→ PROBLEM TO WORK ON: Return, word for word, every line starting at the line with "riado el 6 de agosto" and ending at the final line of the entries; skip the pictures.
───── RECORDS SHOWN
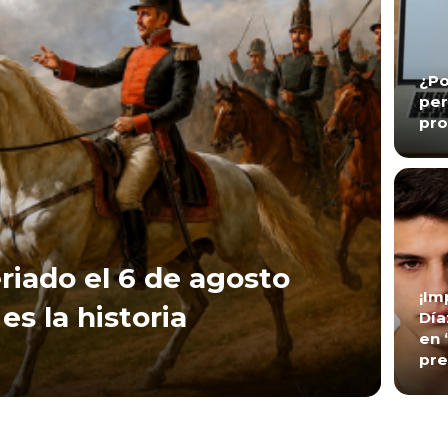
¿Po
per
pro
riado el 6 de agosto
¡Im
es la historia
Día
en 
pre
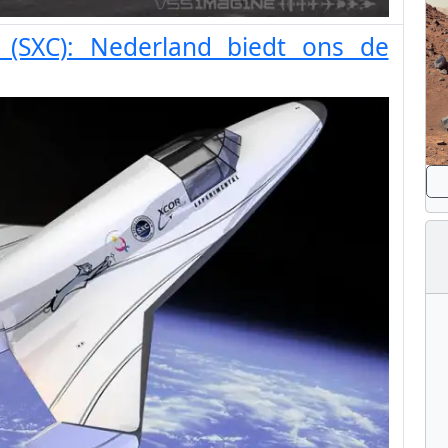
 (SXC): Nederland biedt ons de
──────────
→ YOUR SOLUTION:
riado el 6 de agosto
¡Im
es la historia
Día
en 
pre
 (SXC): Nederland biedt ons de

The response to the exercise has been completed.